▶ Extracted records:

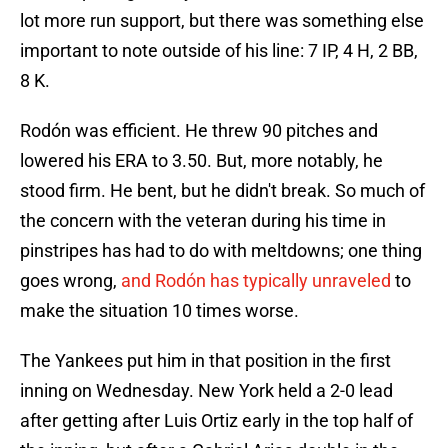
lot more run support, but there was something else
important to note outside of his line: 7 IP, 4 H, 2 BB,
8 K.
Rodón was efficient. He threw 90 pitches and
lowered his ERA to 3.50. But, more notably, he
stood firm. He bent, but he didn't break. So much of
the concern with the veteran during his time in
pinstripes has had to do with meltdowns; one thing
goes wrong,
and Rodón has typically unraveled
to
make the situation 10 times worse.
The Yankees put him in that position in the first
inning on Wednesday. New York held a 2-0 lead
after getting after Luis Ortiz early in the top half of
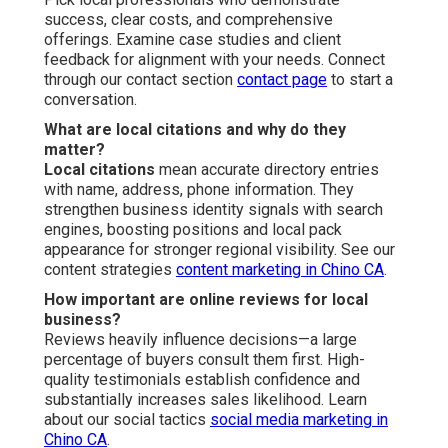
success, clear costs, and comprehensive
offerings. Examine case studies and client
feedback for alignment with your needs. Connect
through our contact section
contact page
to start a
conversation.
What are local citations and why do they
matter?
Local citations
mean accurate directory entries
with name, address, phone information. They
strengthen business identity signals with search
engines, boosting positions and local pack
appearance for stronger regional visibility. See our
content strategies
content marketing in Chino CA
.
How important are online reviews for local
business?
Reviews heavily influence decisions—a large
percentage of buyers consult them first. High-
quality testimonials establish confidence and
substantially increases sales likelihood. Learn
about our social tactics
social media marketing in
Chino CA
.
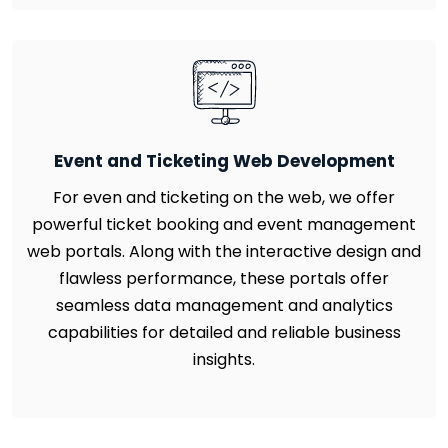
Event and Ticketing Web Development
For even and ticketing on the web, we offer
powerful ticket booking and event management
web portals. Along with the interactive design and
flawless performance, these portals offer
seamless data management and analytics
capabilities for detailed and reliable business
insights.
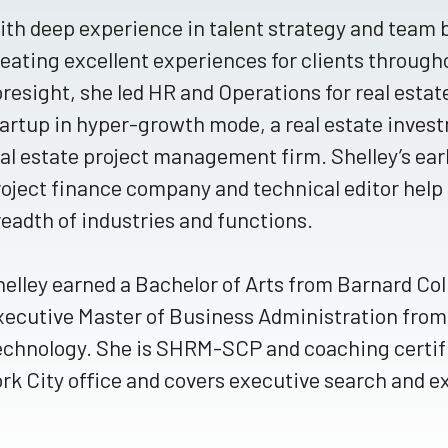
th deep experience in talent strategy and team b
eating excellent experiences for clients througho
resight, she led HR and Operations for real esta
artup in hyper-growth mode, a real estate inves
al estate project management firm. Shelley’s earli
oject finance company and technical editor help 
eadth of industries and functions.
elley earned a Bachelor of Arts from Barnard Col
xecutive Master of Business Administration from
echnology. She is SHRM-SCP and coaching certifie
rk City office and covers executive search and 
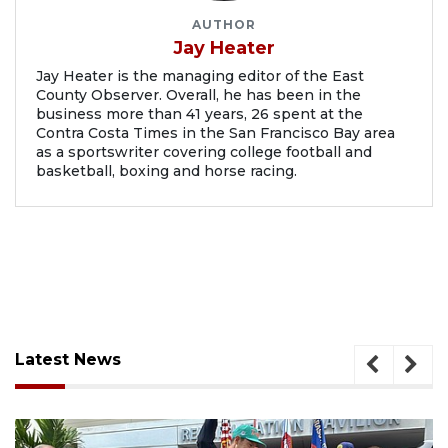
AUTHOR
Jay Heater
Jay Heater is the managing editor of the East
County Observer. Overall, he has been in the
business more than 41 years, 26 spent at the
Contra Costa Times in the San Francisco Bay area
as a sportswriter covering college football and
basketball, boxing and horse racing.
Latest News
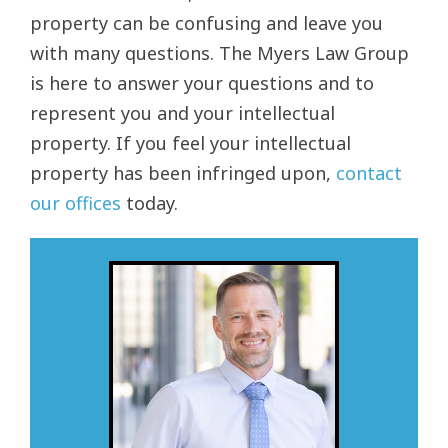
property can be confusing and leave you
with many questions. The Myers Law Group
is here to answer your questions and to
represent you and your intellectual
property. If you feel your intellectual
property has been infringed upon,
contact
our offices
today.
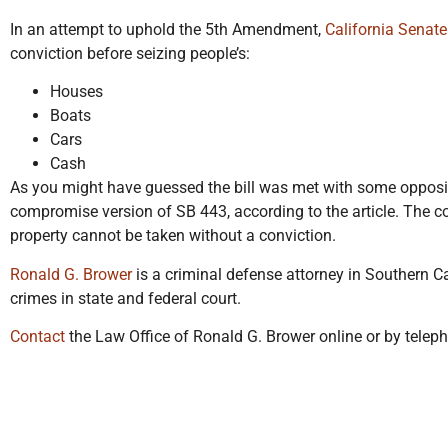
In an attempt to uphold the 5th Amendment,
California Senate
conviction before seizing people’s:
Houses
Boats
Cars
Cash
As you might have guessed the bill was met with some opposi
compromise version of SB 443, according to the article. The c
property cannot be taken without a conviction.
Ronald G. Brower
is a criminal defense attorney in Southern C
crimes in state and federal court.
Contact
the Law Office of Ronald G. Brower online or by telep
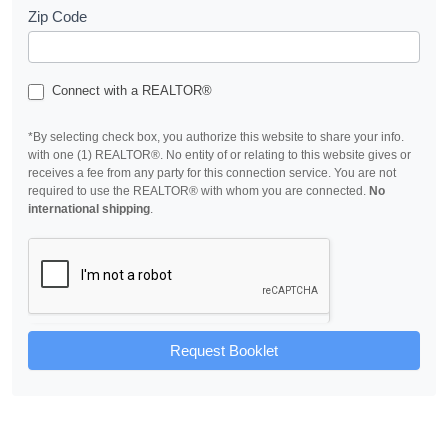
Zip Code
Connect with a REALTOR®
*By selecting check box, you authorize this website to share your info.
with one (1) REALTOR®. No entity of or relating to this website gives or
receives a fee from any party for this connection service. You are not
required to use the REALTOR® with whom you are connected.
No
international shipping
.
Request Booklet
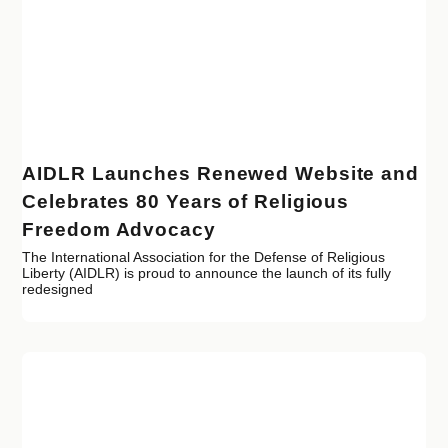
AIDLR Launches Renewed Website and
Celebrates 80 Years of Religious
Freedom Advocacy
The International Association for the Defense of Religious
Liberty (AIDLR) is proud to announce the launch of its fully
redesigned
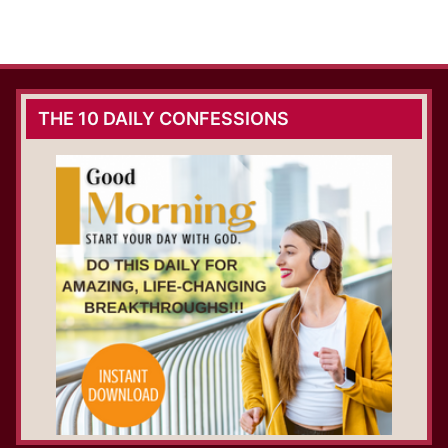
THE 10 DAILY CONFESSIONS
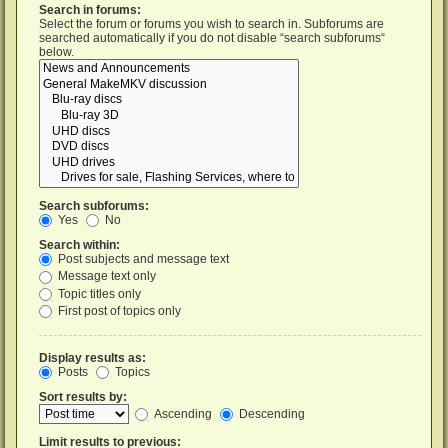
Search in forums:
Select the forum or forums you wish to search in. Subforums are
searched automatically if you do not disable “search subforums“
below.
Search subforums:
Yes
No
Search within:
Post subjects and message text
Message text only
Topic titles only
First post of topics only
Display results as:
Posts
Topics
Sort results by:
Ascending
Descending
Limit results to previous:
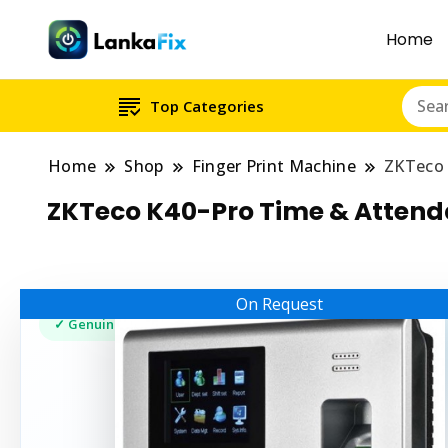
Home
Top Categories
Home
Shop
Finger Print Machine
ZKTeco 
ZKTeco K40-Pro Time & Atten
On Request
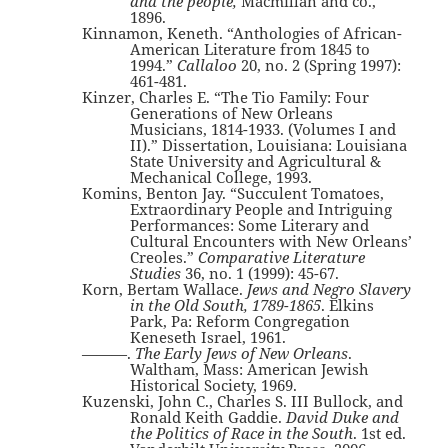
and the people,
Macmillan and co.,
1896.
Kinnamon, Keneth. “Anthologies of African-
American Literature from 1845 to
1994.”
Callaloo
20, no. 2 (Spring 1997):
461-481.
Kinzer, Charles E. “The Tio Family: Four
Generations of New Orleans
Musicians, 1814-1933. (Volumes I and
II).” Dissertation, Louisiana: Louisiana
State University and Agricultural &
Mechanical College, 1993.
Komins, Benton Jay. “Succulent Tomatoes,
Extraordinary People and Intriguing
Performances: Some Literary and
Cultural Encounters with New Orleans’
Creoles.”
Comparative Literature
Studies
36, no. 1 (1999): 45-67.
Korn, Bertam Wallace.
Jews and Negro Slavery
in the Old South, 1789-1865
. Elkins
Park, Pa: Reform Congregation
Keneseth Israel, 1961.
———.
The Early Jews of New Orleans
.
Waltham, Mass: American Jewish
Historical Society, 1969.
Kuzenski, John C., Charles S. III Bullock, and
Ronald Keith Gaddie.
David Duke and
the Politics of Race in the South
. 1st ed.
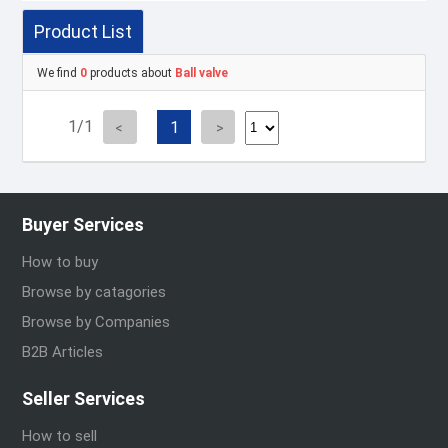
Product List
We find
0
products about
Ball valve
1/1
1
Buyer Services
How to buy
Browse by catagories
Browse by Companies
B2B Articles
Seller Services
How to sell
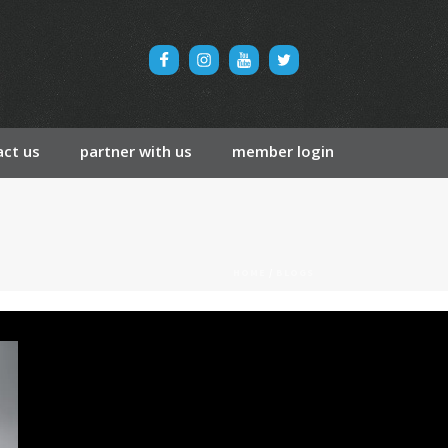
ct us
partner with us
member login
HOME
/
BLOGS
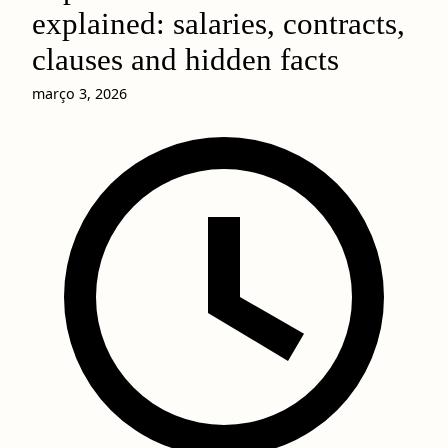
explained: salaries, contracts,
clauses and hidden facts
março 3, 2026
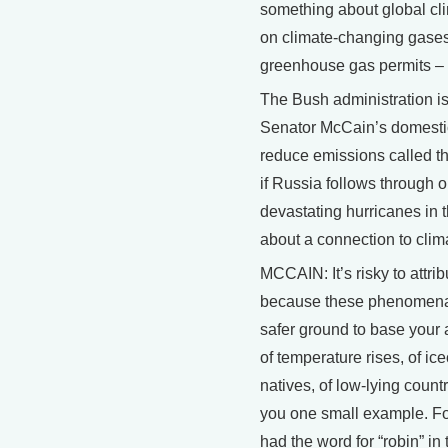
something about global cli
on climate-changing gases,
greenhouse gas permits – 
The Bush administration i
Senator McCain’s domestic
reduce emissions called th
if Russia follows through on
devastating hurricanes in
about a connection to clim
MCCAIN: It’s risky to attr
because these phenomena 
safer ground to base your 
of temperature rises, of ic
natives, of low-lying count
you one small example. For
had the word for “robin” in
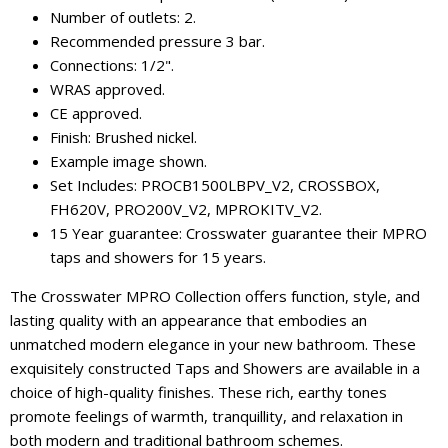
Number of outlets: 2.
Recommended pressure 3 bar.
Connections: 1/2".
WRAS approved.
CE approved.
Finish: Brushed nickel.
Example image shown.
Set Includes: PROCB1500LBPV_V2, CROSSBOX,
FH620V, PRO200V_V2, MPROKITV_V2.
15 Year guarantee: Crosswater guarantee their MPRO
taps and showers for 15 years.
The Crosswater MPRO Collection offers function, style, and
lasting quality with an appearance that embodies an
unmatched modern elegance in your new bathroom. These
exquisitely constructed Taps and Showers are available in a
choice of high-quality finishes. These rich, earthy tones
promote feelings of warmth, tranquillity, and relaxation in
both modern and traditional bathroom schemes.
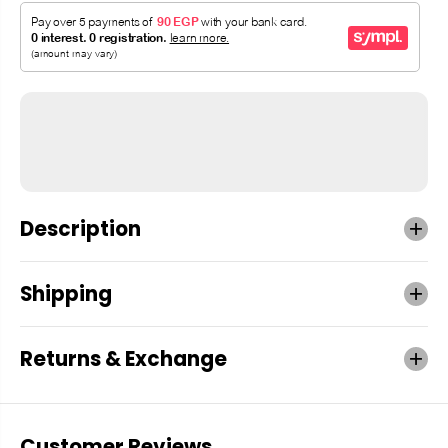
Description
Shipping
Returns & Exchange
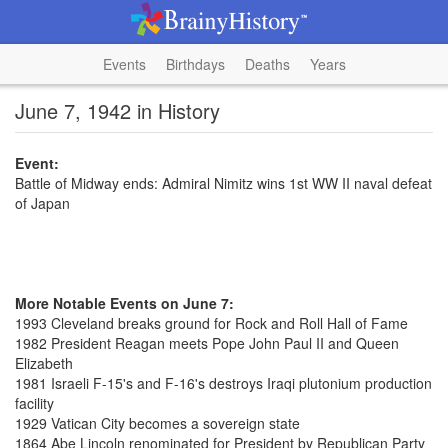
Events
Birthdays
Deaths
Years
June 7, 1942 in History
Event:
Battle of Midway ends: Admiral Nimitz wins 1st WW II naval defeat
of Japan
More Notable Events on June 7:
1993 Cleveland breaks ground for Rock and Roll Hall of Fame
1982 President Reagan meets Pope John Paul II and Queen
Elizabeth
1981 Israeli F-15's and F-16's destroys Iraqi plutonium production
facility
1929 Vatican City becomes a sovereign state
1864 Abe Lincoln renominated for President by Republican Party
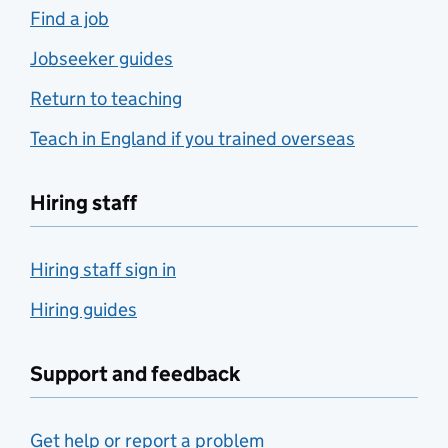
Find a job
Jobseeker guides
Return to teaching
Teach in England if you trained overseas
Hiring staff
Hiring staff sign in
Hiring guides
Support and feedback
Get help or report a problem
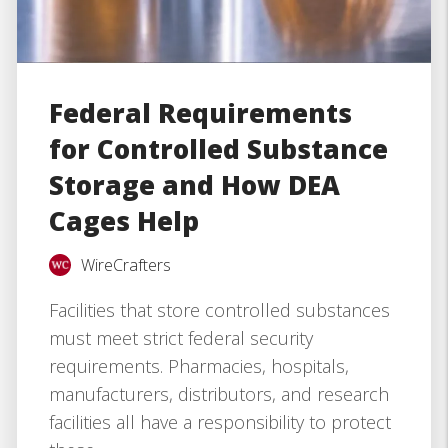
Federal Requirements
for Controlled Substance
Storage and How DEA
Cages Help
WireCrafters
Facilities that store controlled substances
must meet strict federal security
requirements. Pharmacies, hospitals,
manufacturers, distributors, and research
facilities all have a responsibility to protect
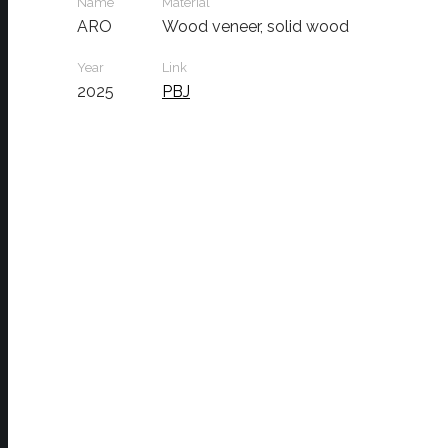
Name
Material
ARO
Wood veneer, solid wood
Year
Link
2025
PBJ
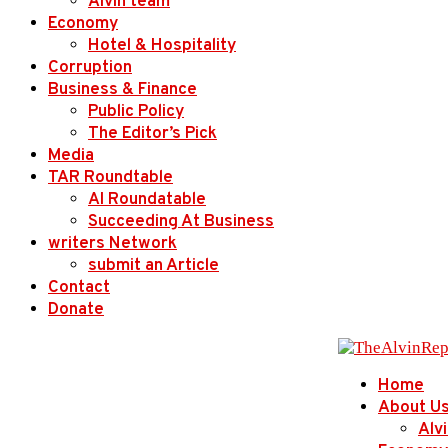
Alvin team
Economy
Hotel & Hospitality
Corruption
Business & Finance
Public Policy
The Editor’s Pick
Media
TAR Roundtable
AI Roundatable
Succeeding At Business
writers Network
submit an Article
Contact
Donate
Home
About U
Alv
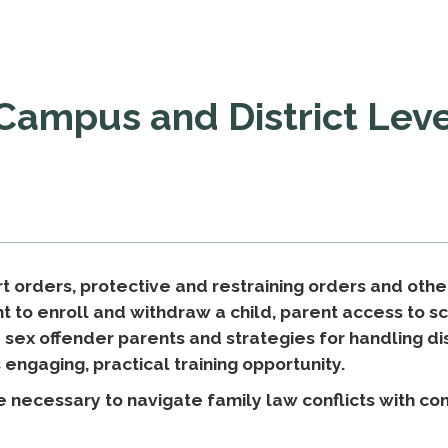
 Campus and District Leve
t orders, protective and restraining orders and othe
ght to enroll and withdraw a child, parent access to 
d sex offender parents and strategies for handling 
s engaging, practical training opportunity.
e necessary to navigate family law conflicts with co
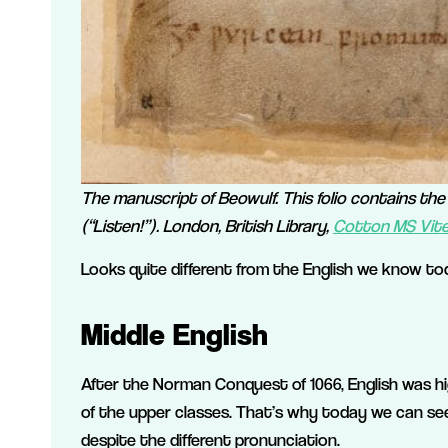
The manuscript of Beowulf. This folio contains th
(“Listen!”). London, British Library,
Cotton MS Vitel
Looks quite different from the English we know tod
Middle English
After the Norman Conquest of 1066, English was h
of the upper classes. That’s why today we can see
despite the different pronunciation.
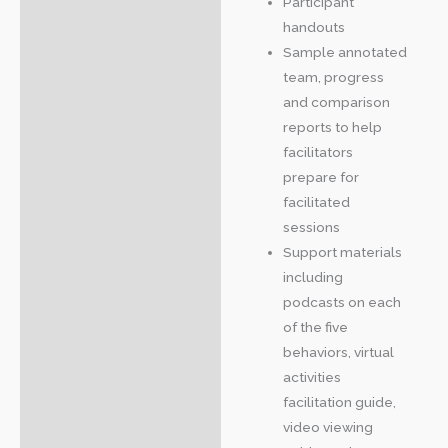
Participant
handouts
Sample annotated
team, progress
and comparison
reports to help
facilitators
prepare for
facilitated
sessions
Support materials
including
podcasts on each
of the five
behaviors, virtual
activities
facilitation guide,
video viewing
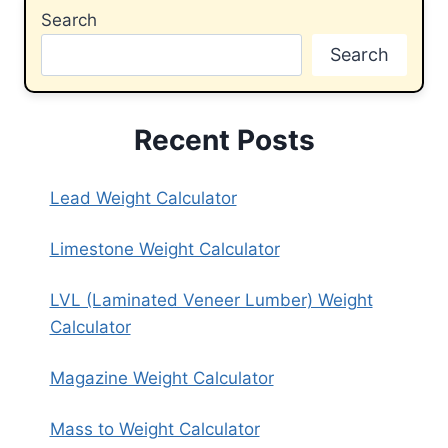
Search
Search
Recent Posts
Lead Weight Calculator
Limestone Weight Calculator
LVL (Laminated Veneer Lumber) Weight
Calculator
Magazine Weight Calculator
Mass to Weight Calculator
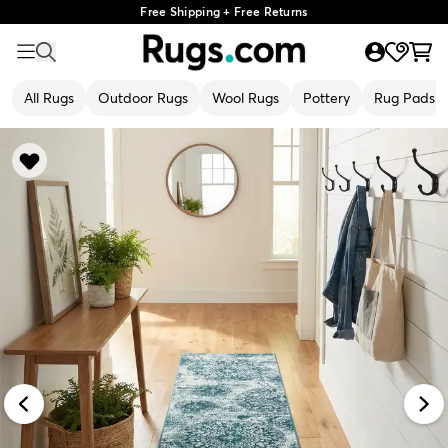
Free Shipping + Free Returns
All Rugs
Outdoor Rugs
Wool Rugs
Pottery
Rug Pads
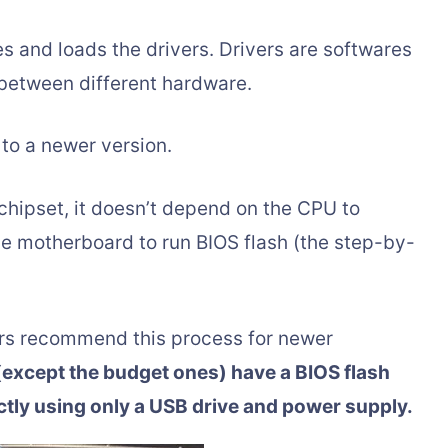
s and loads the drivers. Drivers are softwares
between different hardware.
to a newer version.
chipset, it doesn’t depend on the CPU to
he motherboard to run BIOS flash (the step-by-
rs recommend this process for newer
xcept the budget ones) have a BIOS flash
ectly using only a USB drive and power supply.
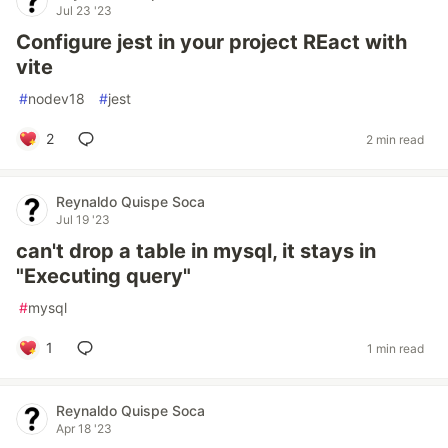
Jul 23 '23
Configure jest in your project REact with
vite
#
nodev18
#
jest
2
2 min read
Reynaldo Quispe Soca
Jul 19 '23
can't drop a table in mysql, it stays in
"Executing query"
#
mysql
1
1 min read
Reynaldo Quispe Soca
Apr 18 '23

▶ What is being asked: Retype, without any picture, exactly the lines from the one with "to a newer version." through the end of the entries, inclusive.

▶ Output of the exercise:
to a newer version.
chipset, it doesn’t depend on the CPU to
he motherboard to run BIOS flash (the step-by-
rs recommend this process for newer
xcept the budget ones) have a BIOS flash
ectly using only a USB drive and power supply.
Jul 23 '23
Configure jest in your project REact with
vite
#
nodev18
#
jest
2
2 min read
Reynaldo Quispe Soca
Jul 19 '23
can't drop a table in mysql, it stays in
"Executing query"
#
mysql
1
1 min read
Reynaldo Quispe Soca
Apr 18 '23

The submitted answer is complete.